Delivered in Plenary - 12th October 2005
Iran remains a major headache for the EU and for our ally, the United States. There is the issue of Iran’s attempts over the last 20 years to master uranium enrichment technology in a covert fashion with aid from Pakistan’s A. Q. Khan and his nuclear technology bazaar. It is clear to any Iran watcher that its hard-line fundamentalist government, in spite of its public denials, is determined to acquire a nuclear bomb and that enriching uranium to military grade is central to its security strategy. Paragraph 12 of the resolution, therefore, is particularly appeasing in this respect and unacceptable.

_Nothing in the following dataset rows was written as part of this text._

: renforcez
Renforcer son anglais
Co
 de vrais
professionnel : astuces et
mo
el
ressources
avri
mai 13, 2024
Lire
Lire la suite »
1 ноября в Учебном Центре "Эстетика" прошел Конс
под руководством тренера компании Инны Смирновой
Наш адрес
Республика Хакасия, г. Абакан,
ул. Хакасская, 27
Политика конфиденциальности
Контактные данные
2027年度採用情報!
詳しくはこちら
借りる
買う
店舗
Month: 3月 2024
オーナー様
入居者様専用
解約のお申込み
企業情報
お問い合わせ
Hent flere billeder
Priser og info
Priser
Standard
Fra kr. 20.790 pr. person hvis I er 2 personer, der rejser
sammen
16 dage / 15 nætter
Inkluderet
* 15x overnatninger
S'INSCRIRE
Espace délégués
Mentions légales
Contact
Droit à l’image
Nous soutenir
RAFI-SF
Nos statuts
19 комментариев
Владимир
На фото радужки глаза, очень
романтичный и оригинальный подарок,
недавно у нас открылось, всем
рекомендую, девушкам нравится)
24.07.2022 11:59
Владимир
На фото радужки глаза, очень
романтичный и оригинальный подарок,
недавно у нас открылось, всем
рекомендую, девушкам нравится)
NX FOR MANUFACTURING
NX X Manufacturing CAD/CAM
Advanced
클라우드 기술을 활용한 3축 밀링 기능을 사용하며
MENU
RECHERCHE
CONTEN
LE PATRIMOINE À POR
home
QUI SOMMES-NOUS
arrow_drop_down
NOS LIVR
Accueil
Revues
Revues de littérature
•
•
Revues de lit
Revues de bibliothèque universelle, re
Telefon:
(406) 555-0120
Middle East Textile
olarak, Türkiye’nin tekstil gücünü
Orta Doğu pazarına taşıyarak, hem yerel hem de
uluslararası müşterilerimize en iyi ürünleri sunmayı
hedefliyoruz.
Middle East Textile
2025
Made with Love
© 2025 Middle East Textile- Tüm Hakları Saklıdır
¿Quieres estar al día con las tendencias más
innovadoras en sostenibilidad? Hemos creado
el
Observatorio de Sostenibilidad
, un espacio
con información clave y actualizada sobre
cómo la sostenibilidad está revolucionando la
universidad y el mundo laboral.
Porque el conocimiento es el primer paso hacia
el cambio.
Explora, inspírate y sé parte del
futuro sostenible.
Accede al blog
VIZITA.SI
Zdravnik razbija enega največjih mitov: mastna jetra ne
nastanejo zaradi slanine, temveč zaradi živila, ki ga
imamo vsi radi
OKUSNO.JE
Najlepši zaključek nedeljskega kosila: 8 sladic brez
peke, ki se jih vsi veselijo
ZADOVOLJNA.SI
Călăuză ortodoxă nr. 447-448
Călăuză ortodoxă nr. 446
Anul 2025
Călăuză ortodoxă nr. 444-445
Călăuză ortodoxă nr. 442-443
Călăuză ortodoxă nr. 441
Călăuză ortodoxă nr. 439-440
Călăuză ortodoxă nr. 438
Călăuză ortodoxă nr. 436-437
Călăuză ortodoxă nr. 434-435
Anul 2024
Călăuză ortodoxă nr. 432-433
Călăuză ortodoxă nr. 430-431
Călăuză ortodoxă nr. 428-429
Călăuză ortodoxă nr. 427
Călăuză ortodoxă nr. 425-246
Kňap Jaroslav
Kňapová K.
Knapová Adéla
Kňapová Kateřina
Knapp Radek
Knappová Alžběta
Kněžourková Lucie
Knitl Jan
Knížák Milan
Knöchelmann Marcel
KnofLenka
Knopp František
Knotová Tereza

As Iran is a signatory to the Nuclear Non-Proliferation Treaty, this is also totally out of the question. I fully support the recent resolution of the IAEA which paves the way for an eventual referral to the Security Council.
I believe all options must be left open to prevent nuclear proliferation. We do not want a repeat of the example of North Korea, which got away with withdrawing from the NPT. And by the way, what did Nobel Peace Prize Laureate ElBaradei and the IAEA do to prevent the DPRK’s acquiring of nuclear weapons?
If it comes to UN sanctions Iran could usefully be denied access to the uranium ore as a raw material as it has only got about 35 tonnes of yellow cake uranium at present, which is enough to make one or two bombs at most. I also agree that Iran has an appalling human rights record, including executing minors for sexual misdemeanours, and even pregnant women. I believe it is the only country in the world which executes pregnant women.
Lastly, I condemn Iran’s role through its terrorist proxy Hizbollah– which I call again on the Council to ban – in supporting the insurgency in Iraq and in supplying sophisticated bombs which are killing British and American soldiers and therefore preventing peace, the establishment of democracy and the reconstruction of that blighted country.